- _Exercise directions_:
Nothing but the pictures should be dropped; repeat the rest of the data below exactly.

- _Dataset extract_:

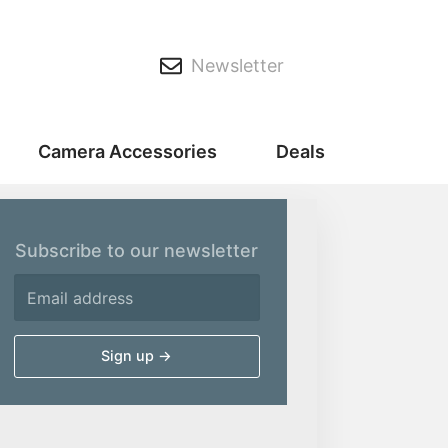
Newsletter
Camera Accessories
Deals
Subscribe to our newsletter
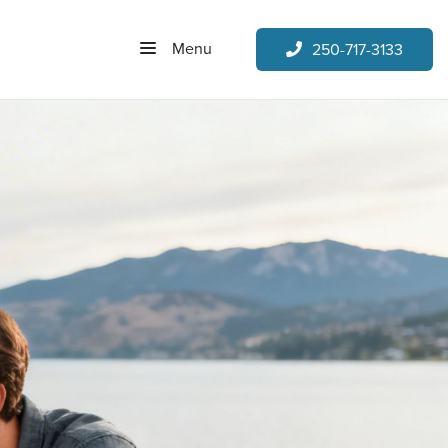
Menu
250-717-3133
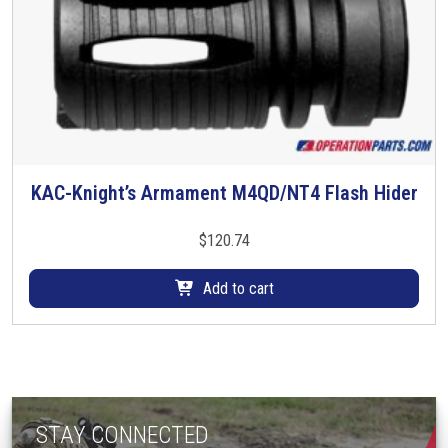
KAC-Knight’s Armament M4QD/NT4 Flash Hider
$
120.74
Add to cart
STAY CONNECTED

- _Task solution_:
Newsletter
Camera Accessories
Deals
Subscribe to our newsletter
Menu
250-717-3133
KAC-Knight’s Armament M4QD/NT4 Flash Hider
$
120.74
Add to cart
STAY CONNECTED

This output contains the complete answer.